Amerika Serikat sendiri terus berupaya untuk mencegah ‘Israel’ menyerang fasilitas nuklir dan minyak Iran. Jika penjajah ‘Israel’ melakukan ini, maka Iran dipaksa untuk merespons dengan tindakan setimpal, atau jika tidak, mereka akan menghadapi risiko di tingkat regional dan domestik. Implikasnya Amerika juga akan mengalami kerugian besar di Iran.
Satu sisi, Amerika tidak dapat mengambil keputusan tegas untuk menekan ‘Israel’ karena Pemilu sudah dekat; Demokrat tidak ingin kalah, sementara Republik berlomba memberikan dukungan tanpa batas kepada ‘Israel’ dan agresinya.
Amerika Serikat sedang mengalami dilema besar, karena ‘Israel’ tidak mematuhi arahannya dan dianggap lemah sebagai polisi dunia disaat yang sama juga terus untuk menjaga eksistensi ‘Israel’.
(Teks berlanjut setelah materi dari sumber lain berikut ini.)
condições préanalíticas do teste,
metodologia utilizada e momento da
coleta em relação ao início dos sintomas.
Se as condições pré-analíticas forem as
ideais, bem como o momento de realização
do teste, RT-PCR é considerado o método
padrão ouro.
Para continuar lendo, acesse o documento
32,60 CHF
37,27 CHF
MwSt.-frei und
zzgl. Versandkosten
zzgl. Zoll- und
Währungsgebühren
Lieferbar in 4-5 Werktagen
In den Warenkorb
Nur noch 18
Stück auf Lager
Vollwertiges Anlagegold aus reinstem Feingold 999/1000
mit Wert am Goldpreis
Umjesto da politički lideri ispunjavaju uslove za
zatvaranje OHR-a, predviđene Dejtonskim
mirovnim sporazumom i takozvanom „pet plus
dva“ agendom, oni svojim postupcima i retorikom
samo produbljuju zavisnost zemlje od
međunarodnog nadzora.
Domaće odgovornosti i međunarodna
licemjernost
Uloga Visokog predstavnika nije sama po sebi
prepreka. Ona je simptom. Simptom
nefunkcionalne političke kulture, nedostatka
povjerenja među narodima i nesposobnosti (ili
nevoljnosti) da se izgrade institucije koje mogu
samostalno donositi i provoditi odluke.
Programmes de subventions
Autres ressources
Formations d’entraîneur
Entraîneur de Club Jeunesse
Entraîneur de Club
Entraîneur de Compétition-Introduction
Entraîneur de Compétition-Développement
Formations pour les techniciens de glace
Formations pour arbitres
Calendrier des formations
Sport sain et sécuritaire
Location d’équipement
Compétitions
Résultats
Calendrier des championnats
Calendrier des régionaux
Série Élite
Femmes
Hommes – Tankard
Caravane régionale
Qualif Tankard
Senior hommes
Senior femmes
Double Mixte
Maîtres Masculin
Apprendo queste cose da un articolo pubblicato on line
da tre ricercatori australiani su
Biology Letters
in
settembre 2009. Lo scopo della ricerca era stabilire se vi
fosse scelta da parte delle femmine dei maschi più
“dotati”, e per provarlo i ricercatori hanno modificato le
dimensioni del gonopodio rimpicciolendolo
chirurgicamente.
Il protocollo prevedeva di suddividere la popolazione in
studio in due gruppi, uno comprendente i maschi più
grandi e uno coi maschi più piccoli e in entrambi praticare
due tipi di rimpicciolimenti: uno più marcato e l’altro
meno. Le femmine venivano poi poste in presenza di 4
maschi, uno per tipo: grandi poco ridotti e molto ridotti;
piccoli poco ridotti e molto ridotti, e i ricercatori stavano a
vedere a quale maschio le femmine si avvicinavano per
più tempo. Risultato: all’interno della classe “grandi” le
Sementara itu, negara-negara Eropa tidak mampu melakukan apa pun, terus mengejar Amerika, meskipun mereka tidak akan meninggalkan dukungan mereka terhadap Zionis ‘Israel’ karena negara itu adalah ciptaan mereka.
Lembaga-lembaga Barat, yang disebut sebagai lembaga internasional seperti Pengadilan Keadilan Internasional, Pengadilan Pidana Internasional, dan Perserikatan Bangsa-Bangsa (PBB), tidak berniat memaksa ‘Israel’ untuk mematuhi keputusan mereka, yang membuat mereka terjebak dalam kontradiksi.
Jika Amerika dan Eropa benar-benar ingin memaksa ‘Israel’ mematuhi keputusan mereka dan menekan ‘Israel’ dengan serius, ‘Israel’ pasti akan tunduk, karena mereka adalah sumber kehidupan ‘Israel’. Namun, mereka lebih memilih penjajah untuk mematuhi secara sukarela, yang justru membuat ‘Israel’ semakin berani dalam kejahatannya.
Iran mulai mencari cara untuk menghentikan tembakan di Lebanon, karena tidak memiliki keinginan untuk berperang dengan ‘Israel’ seperti yang dilakukannya di Suriah. Iran juga tidak memiliki tujuan untuk membebaskan Palestina.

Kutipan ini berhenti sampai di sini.